The empty throne

I was reading an earlier post in my blog that felt as it had been written by somebody else. A ‘past me’ that exists no more, not because I no longer subscribe my own opinions, but because the language and reasoning sound… distant. I look at my hands typing. Are they mine? They belong to my body and to a certain extent I can feel that I identify with them, but are they really mine? The problem, of course, is the definition of ‘I’.

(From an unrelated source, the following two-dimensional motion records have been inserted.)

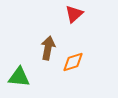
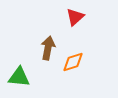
red triangle: moved 1 px right, 3 px down
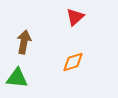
brown arrow: moved 24 px left, 6 px up
green triangle: moved 2 px left, 1 px down
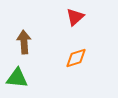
brown arrow: rotated 15 degrees counterclockwise
orange diamond: moved 3 px right, 4 px up
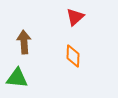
orange diamond: moved 3 px left, 2 px up; rotated 70 degrees counterclockwise
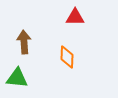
red triangle: rotated 42 degrees clockwise
orange diamond: moved 6 px left, 1 px down
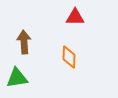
orange diamond: moved 2 px right
green triangle: rotated 15 degrees counterclockwise
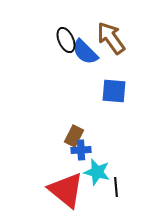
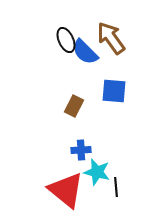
brown rectangle: moved 30 px up
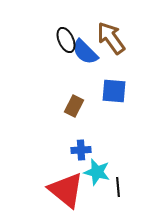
black line: moved 2 px right
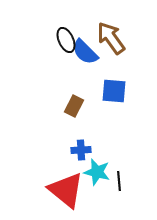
black line: moved 1 px right, 6 px up
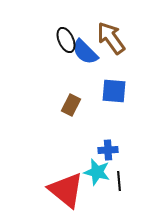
brown rectangle: moved 3 px left, 1 px up
blue cross: moved 27 px right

Thoughts just arise. Who thinks the thoughts? If they arise spontaneously, how can I say I think those thoughts? Thinking is like raining. It just happens. And I have come to accept that I, the ego, am a thought. A thought who is made to believe is the origin of other thoughts and not just a happening. I am a line of code. I guess if we see the world as cause and effect, it was necessary for my brain to have a thinker of thoughts. That construct would be me. Except that thoughts don’t need me to sprout like mushrooms. I am a story, the story I tell myself in a circular conversation.

You are not who you think you are.” The key to that sentence is not “you”; it’s “think”. Because the true you is not the one who thinks.

It is strange to be just a thought. Suddenly one is entitled to nothing. What would a thought need or feel? How is a thought to be treated fairly or kindly? What a responsibility does a thought have? As I float in ether purposelessly, I wonder if there is any thinker of thoughts… If that ‘I’ is not there, who is ruling? Do all things happen of their own accord? If there is no thinker of thoughts, there is no subject separate from the objects. There are only objects. If there is no thinker, I am a thought too, I am an object, not the subject. I am like other objects and, I guess, one with them. I no longer am the centre. And the space I thought I occupied, just there, where my throne used to be… is empty. Everything floats in a strange and perfect way.

How do I know anything, if I am only a mental construct, a mere concept? If I am not the thinker, who then knows? There is no doer, every action is spontaneous, emotions arise and decay. If I am not the doer, who’s in the driver’s seat? If everything is peripheral, does it just work on its own, it just flows orderly? How did the universe and all its creatures manage to get to this point without a boss…? Right… And so, my mind does not need a ruler either. I, the concept who dreamt he was in charge, can keep swirling in the periphery and relax. It is a bit of a relief to know that I, the ego, am only a thought. An illusion created by my mind to fill the unbearable vacuum of the empty throne.

But is there an ‘I’, some presence? The best definition I found is that we are the silence in which everything happens. A background against which shapes can be perceived, the nothingness in which everything exists. If I were silent, so much would be heard…

I wish you very Happy Holidays, Merry Christmas and all the best for 2024!